- _Work item_: Search the data below for lines that include the word "sitä" and state how many there are, nothing else.

Segment Start: Data section

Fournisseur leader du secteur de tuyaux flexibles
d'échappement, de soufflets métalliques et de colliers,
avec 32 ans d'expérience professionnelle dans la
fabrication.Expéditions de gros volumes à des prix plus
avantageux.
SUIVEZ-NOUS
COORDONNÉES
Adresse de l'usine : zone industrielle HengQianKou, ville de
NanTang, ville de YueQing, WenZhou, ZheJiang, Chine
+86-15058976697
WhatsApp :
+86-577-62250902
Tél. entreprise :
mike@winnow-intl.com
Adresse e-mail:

Segment End: Data section
Segment Start: Data section

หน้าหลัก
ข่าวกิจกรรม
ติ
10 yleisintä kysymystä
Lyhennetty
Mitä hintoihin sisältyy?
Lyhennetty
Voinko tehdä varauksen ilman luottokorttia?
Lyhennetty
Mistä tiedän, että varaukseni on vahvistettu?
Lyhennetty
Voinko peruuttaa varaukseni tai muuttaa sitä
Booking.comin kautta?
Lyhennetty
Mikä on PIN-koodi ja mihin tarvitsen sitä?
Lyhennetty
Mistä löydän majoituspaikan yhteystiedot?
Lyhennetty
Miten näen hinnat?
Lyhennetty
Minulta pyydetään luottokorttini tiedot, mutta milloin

Segment End: Data section

- _Answer below_: 2